To which she said, "You know something? You people are a big pain!"

I couldn't refute her on that one.

Boy was she angry!

Hopefully tomorrow she'll adjust to the new time.


----------



## mr squeaks (Apr 14, 2005)

Garye said:


> I went to see how the pigeons were after work and there was Garye, the pigeon, foraging for food - at THAT hour. She came right over once she spotted me and demanded, "Just where have you been?!"
> 
> I told her with this daylight savings time, that I had come earlier
> than my regular lunch time.
> ...


I'm with Garye! Tell her y'all could move to ARIZONA...we do NOT do Daylight Savings Time! (Thank goodness!)  

However, in all fairness, we have "other" problems.... unrestricted growth...pollution...heat...

WE DO HAVE LOTS OF PIGEONS THOUGH...


----------



## Birdmom4ever (Jan 14, 2003)

I'd almost brave the heat to get rid of the blasted time change. I can't tell you how much I _detest_ Daylight Saving's Time!!  Come to think of it, Arizona heat sounds good right now since we've had _relentless_ rain for weeks with more to come. If I wanted to live in Seattle, I'd move there. No offense to anyone in Seattle, I've been there and it's a beautiful city, but I, like pigeons, am a sun-lover.


----------



## Skyeking (Jan 17, 2003)

LOL  Garye sure told you!

I hate this transition back to daylight savings, I feel like a zomby, in a semi-coma state for a couple of weeks.

Arizona sounds like the place to be right about now..

While we adjust to our new schedules, the birds have to adjust to our new feeding times.
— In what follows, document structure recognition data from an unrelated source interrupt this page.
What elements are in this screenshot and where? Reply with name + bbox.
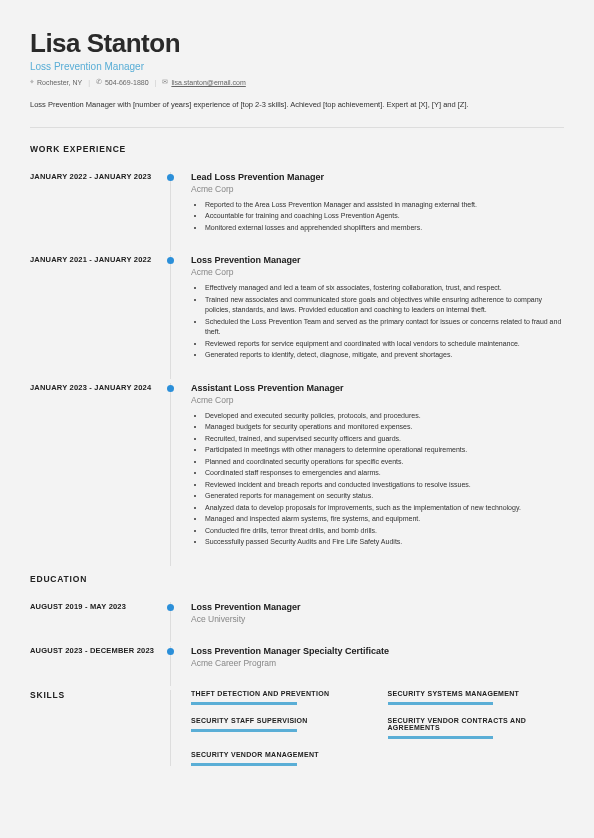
job-entry: Lead Loss Prevention Manager Acme Corp R…: [191, 172, 564, 234]
skill-item: SECURITY SYSTEMS MANAGEMENT: [388, 690, 565, 705]
job-bullets: Reported to the Area Loss Prevention Man…: [191, 200, 564, 234]
company-name: Acme Corp: [191, 395, 564, 405]
email-icon: ✉: [162, 78, 168, 86]
phone-icon: ✆: [96, 78, 102, 86]
bullet: Monitored external losses and apprehende…: [205, 223, 564, 234]
bullet: Coordinated staff responses to emergenci…: [205, 468, 564, 479]
date-range: AUGUST 2023 - DECEMBER 2023: [30, 646, 160, 655]
degree-title: Loss Prevention Manager Specialty Certif…: [191, 646, 564, 656]
position-title: Loss Prevention Manager: [191, 255, 564, 265]
bullet: Generated reports to identify, detect, d…: [205, 350, 564, 361]
school-name: Acme Career Program: [191, 658, 564, 668]
phone-text: 504-669-1880: [105, 79, 149, 86]
education-entry: Loss Prevention Manager Ace University: [191, 602, 564, 624]
location-text: Rochester, NY: [37, 79, 82, 86]
bullet: Planned and coordinated security operati…: [205, 457, 564, 468]
bullet: Analyzed data to develop proposals for i…: [205, 503, 564, 514]
bullet: Developed and executed security policies…: [205, 411, 564, 422]
company-name: Acme Corp: [191, 184, 564, 194]
position-title: Assistant Loss Prevention Manager: [191, 383, 564, 393]
skill-item: THEFT DETECTION AND PREVENTION: [191, 690, 368, 705]
education-entry: Loss Prevention Manager Specialty Certif…: [191, 646, 564, 668]
divider-line: [30, 127, 564, 128]
location: ⌖ Rochester, NY: [30, 78, 82, 86]
bullet: Effectively managed and led a team of si…: [205, 283, 564, 294]
bullet: Conducted fire drills, terror threat dri…: [205, 526, 564, 537]
separator: |: [155, 79, 157, 86]
skill-bar: [388, 736, 494, 739]
skill-bar: [388, 702, 494, 705]
email-link[interactable]: lisa.stanton@email.com: [171, 79, 245, 86]
bullet: Successfully passed Security Audits and …: [205, 537, 564, 548]
email: ✉ lisa.stanton@email.com: [162, 78, 245, 86]
bullet: Accountable for training and coaching Lo…: [205, 211, 564, 222]
contact-bar: ⌖ Rochester, NY | ✆ 504-669-1880 | ✉ lis…: [30, 78, 564, 86]
skill-name: SECURITY SYSTEMS MANAGEMENT: [388, 690, 565, 697]
skill-item: SECURITY VENDOR CONTRACTS AND AGREEMENTS: [388, 717, 565, 739]
date-range: AUGUST 2019 - MAY 2023: [30, 602, 160, 611]
bullet: Scheduled the Loss Prevention Team and s…: [205, 317, 564, 338]
skill-name: THEFT DETECTION AND PREVENTION: [191, 690, 368, 697]
skill-bar: [191, 729, 297, 732]
skill-name: SECURITY VENDOR CONTRACTS AND AGREEMENTS: [388, 717, 565, 731]
separator: |: [88, 79, 90, 86]
skill-item: SECURITY STAFF SUPERVISION: [191, 717, 368, 739]
position-title: Lead Loss Prevention Manager: [191, 172, 564, 182]
skill-bar: [191, 702, 297, 705]
date-range: JANUARY 2023 - JANUARY 2024: [30, 383, 160, 392]
skills-heading: SKILLS: [30, 690, 160, 700]
summary-text: Loss Prevention Manager with [number of …: [30, 100, 564, 111]
bullet: Managed and inspected alarm systems, fir…: [205, 514, 564, 525]
bullet: Managed budgets for security operations …: [205, 422, 564, 433]
skill-name: SECURITY VENDOR MANAGEMENT: [191, 751, 368, 758]
phone: ✆ 504-669-1880: [96, 78, 149, 86]
bullet: Reviewed incident and breach reports and…: [205, 480, 564, 491]
skill-name: SECURITY STAFF SUPERVISION: [191, 717, 368, 724]
work-experience-heading: WORK EXPERIENCE: [30, 144, 160, 154]
job-entry: Loss Prevention Manager Acme Corp Effect…: [191, 255, 564, 361]
job-bullets: Developed and executed security policies…: [191, 411, 564, 548]
resume-header: Lisa Stanton Loss Prevention Manager ⌖ R…: [30, 28, 564, 86]
bullet: Reviewed reports for service equipment a…: [205, 339, 564, 350]
bullet: Generated reports for management on secu…: [205, 491, 564, 502]
company-name: Acme Corp: [191, 267, 564, 277]
bullet: Trained new associates and communicated …: [205, 295, 564, 316]
bullet: Reported to the Area Loss Prevention Man…: [205, 200, 564, 211]
skill-bar: [191, 763, 297, 766]
job-bullets: Effectively managed and led a team of si…: [191, 283, 564, 361]
education-heading: EDUCATION: [30, 574, 160, 584]
job-entry: Assistant Loss Prevention Manager Acme C…: [191, 383, 564, 548]
skills-grid: THEFT DETECTION AND PREVENTION SECURITY …: [191, 690, 564, 766]
bullet: Participated in meetings with other mana…: [205, 445, 564, 456]
person-name: Lisa Stanton: [30, 28, 564, 59]
skill-item: SECURITY VENDOR MANAGEMENT: [191, 751, 368, 766]
school-name: Ace University: [191, 614, 564, 624]
date-range: JANUARY 2022 - JANUARY 2023: [30, 172, 160, 181]
bullet: Recruited, trained, and supervised secur…: [205, 434, 564, 445]
pin-icon: ⌖: [30, 78, 34, 86]
job-title: Loss Prevention Manager: [30, 61, 564, 72]
date-range: JANUARY 2021 - JANUARY 2022: [30, 255, 160, 264]
degree-title: Loss Prevention Manager: [191, 602, 564, 612]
Thanks for the quite humerous reminder, Garye.


----------



## feralpigeon (Feb 14, 2005)

Hey Garye,

Maybe our 'other' Garye would go to Washington as our spokesperson  

fp


----------



## mr squeaks (Apr 14, 2005)

Trees Gray said:


> LOL  Garye sure told you!
> 
> I hate this transition back to daylight savings, I feel like a zomby, in a semi-coma state for a couple of weeks.
> 
> ...


Well, we DO have, what we call "Snowbirds" - people who come down for the winter and then return to their cooler climes for the summer.

Right now, both my front and balcony doors are open...absolutely delightful!  

However, before you start throwing pijie poop at me, bear in mind that our "city" heat and "desert" heat are TWO entirely different things. One can acclimate very well to the "desert" heat: living in an adobe home with walls at least a foot thick, doing chores in the early mornings & evenings and "chilling" during the hottest part of the day: in short: LIVING with the RHYTHM of the desert.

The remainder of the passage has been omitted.